◆ EXERCISE BRIEF
Copy out exactly the lines below that run from the one holding "lyst til at" to the one holding "ummm det var et godt valg.", keeping both of those lines and no others.

Page images and extracted text
━━━━━━━━━━━━━━━━

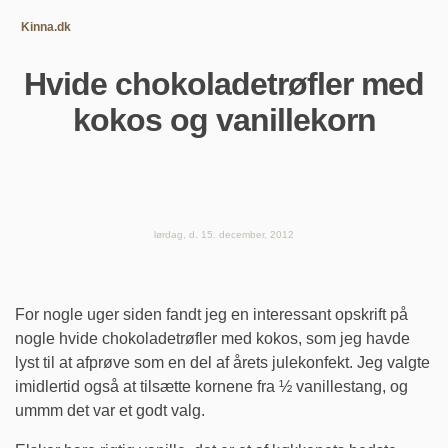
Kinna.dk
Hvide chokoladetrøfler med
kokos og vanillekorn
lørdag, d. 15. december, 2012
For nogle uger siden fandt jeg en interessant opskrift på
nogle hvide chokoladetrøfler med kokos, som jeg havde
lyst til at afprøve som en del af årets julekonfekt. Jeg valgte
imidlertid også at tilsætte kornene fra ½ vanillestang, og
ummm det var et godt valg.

━━━━━━━━━━━━━━━━

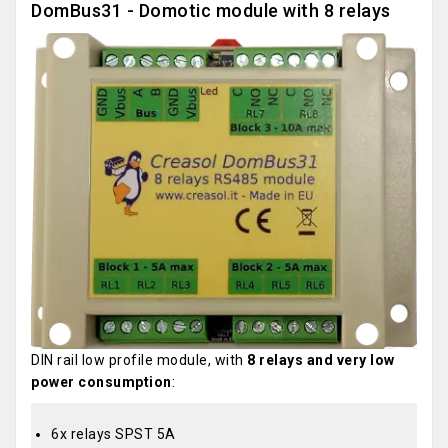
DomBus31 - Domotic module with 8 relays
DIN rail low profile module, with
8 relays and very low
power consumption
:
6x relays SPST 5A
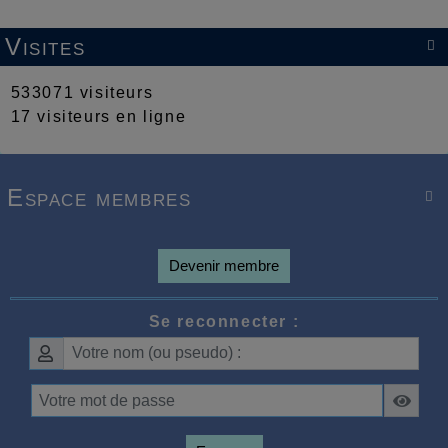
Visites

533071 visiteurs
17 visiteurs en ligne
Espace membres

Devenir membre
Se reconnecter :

━━━━━━━━━━━━━━━━

◆ RESULT FOR THIS TASK
lyst til at afprøve som en del af årets julekonfekt. Jeg valgte
imidlertid også at tilsætte kornene fra ½ vanillestang, og
ummm det var et godt valg.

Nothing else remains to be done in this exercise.